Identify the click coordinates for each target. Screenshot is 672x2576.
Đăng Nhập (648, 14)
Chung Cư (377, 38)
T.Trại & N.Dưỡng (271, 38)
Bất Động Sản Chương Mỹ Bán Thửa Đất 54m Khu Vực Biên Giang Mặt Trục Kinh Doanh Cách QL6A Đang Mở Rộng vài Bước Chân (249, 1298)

:: PROBLEM DETAILS ::
Copy out the material exactly, omitting nothing.

:: REPLY ::
Identify the click coordinates for each target. Screenshot is 672x2576.
Đăng Nhập (648, 14)
Chung Cư (377, 38)
T.Trại & N.Dưỡng (271, 38)
Bất Động Sản Chương Mỹ Bán Thửa Đất 54m Khu Vực Biên Giang Mặt Trục Kinh Doanh Cách QL6A Đang Mở Rộng vài Bước Chân (249, 1298)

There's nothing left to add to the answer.